As we just learned, the NPSP data model is tailored for nonprofits, centered on the Account object. Notice that we call the Account an object. (Same for the Contact and Opportunity objects.)
An object in Salesforce is like a data table in a relational database. Or, as we often see in nonprofits, workbooks with data in various spreadsheets.
You can think of each row in a spreadsheet as a record in an object, representing a single household, a person, or a donation.
The columns in a spreadsheet are like fields within an object, representing one detail about a record, such as a name, an amount, a date, or a payment method. The number or text inside a spreadsheet cell is like the value of a field.
Here’s a picture of how all these terms and concepts come together, and how they map from the spreadsheet experience to the same experience in Salesforce:
While Salesforce objects are similar to database tables, they come with extra features that make data management easier. We won’t go into detail about every single benefit. Just know that the way Salesforce stores data automatically takes care of things that in other systems might require setup, configuration, or even specialized code. In this section, we talk about how things like the Salesforce user interface and Salesforce related records make managing your nonprofit data much easier. No more manual record keeping, and a lot fewer sticky notes!
- User Interface
- Salesforce provides a user interface that presents data about objects. Each tab that you see
in the header when you’re logged in to Salesforce represents an object—an account, a contact,
and so on.
And when you drill down into each object, you see the fields that come out-of-the-box.
- Related Objects and Records
- Related objects and records are all linked to each other in Salesforce. For example, a
household is usually related to multiple contact records, which represent members of the
household. And contacts’ various affiliations with workplaces, volunteer jobs, or other
organizations are all just a click away. In Salesforce-speak, these related lists
show you essential related data, all in one place.
- A flexible security model lets you control who has access to objects, records, and fields, because not all users need to see every detail about your donors. You can define security at whatever level makes sense for your nonprofit.

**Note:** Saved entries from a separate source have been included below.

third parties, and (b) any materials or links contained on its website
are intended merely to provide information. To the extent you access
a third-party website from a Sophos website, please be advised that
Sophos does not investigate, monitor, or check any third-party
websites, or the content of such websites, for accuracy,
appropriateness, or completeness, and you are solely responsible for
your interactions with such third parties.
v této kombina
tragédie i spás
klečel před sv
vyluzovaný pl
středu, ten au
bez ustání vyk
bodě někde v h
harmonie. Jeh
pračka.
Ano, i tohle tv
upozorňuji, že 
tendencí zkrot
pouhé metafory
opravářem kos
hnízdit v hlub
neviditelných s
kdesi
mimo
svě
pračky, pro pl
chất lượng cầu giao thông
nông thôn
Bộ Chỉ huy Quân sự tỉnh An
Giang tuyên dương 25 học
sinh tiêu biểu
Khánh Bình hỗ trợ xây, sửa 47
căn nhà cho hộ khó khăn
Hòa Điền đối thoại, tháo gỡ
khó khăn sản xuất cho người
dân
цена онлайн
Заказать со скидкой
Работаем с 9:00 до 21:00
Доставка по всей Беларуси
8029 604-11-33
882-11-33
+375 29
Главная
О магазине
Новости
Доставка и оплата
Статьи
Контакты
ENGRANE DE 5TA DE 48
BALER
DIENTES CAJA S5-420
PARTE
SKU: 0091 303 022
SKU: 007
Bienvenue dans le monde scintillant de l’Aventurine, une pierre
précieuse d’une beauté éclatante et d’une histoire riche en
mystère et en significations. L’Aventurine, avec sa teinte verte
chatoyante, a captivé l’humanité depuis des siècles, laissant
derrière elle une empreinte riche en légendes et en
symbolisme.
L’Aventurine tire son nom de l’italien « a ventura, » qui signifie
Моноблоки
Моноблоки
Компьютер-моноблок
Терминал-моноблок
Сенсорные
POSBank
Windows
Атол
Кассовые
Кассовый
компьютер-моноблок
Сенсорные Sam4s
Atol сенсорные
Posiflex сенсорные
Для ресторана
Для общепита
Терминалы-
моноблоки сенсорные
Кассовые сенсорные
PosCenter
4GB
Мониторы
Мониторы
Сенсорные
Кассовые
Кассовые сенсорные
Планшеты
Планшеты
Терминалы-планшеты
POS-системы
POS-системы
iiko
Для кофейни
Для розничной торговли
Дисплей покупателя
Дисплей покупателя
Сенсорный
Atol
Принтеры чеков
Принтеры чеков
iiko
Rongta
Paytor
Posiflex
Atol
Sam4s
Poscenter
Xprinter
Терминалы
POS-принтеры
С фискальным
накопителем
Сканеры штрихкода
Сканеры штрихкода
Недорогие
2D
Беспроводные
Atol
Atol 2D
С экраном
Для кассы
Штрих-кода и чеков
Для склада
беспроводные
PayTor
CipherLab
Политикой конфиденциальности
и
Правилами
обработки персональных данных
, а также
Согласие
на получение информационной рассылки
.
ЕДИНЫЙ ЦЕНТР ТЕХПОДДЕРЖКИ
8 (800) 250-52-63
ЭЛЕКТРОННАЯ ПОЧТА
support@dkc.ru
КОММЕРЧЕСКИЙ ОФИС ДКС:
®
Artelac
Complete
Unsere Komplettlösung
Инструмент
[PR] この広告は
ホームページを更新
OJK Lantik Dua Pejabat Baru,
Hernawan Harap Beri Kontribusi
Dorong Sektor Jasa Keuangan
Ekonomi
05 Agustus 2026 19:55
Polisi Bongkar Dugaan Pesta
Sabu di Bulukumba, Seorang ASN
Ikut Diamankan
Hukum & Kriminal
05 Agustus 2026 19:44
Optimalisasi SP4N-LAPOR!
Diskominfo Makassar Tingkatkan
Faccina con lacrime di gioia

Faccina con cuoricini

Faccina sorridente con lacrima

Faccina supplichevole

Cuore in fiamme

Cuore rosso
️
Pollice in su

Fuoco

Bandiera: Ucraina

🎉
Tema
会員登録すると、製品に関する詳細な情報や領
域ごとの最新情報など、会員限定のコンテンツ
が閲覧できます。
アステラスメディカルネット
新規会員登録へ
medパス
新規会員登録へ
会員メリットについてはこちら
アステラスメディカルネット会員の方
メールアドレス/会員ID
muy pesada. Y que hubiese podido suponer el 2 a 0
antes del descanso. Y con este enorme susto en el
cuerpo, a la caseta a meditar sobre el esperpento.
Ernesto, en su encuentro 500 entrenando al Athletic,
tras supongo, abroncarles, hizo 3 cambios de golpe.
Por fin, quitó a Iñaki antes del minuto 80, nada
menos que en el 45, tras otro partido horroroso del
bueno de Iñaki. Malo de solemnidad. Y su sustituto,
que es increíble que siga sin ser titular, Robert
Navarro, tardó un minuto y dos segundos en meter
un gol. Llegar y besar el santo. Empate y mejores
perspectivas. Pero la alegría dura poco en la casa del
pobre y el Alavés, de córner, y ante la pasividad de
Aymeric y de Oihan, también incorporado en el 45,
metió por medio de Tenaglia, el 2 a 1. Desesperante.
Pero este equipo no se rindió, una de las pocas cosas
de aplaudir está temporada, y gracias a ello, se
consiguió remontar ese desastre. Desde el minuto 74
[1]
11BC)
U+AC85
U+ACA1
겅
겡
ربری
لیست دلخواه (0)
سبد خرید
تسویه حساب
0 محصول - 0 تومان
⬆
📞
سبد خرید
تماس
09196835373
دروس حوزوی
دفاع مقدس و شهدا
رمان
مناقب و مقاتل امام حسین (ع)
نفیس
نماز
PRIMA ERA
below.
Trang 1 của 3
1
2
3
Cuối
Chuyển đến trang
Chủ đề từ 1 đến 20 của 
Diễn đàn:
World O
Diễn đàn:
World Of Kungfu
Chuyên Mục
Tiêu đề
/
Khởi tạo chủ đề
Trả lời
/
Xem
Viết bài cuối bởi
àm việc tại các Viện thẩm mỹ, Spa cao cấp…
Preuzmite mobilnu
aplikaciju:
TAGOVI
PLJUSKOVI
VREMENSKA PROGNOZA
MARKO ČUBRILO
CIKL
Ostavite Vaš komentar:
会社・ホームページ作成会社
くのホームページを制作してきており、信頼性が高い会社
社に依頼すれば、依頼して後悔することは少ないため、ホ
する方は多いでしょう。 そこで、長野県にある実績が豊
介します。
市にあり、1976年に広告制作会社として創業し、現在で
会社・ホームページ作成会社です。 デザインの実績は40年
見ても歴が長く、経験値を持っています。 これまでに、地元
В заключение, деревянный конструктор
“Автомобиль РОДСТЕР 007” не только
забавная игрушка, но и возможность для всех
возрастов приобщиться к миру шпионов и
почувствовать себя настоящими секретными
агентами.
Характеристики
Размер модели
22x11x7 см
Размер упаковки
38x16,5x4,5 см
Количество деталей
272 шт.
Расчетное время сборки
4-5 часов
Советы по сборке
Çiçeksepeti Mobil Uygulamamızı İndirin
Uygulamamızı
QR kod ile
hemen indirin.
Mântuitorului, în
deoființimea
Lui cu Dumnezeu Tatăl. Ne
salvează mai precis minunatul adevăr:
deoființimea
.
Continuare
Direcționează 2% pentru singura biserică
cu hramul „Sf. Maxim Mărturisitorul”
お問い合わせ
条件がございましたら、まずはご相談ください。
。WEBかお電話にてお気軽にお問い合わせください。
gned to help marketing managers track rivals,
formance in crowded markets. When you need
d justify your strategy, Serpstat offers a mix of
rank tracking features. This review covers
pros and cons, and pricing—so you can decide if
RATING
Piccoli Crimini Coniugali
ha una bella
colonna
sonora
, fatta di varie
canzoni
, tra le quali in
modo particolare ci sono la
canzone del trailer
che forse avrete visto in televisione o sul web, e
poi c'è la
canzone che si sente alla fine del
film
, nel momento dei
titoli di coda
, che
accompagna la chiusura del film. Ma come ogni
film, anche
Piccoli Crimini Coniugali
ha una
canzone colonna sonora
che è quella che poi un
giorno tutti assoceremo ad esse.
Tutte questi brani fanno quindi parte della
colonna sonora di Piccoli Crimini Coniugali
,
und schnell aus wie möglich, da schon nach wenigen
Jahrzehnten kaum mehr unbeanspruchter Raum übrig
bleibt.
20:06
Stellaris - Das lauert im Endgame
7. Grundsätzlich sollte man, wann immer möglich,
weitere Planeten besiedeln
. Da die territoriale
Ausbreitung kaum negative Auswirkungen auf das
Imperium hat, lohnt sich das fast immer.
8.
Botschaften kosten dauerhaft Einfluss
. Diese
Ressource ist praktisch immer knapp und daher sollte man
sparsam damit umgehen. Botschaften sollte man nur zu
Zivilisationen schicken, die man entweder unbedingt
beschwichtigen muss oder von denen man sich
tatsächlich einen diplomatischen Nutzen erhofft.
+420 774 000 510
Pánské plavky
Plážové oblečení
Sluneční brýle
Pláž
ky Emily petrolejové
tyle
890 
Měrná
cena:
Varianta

- You may be pleasantly surprised by how easy it is to run reports on your data in Salesforce. Use analytics to discover opportunities and anticipate problems before they surface. And create dashboards to visualize critical metrics.
- Mobile Access
- Run your nonprofit from your phone. Whether you’re a volunteer coordinator or the executive director at a nonprofit, you can access Salesforce from wherever you are, using the Salesforce app.
As you can see, Salesforce objects offer some really useful and time-saving benefits.
Salesforce and the Nonprofit Success Pack come with standard objects that are already set up and ready to use, much like a move-in ready house with a set of rooms that are already painted and furnished. For example, the Contact object comes with the fields you’d expect for tracking personal information, contact information, contact preferences, and so on. And with NPSP, you also get fields for tracking donor information.
In reality, though, every nonprofit is unique. The standard layout and finishes of your “house” usually aren’t exactly what you would’ve selected. You want to make changes, to make the place feel more like your own. Some changes are easy—like swapping out a shower curtain. Other changes involve more work. For example, your growing family might really need two bathrooms instead of the single bathroom that comes with the standard design. If you don’t plan for that second bathroom as you’re laying your foundation, you’ll have to add it after the home’s already built. Now we’re talking more expensive extra structural supports, accounting for additional plumbing and drainage, and so on.
What we’re getting at is the importance of customization. Now that you know what Salesforce standard objects are and how they store your data, it’s time to start thinking about how you might want to customize them, or even create your own custom objects, to meet the needs of your own nonprofit.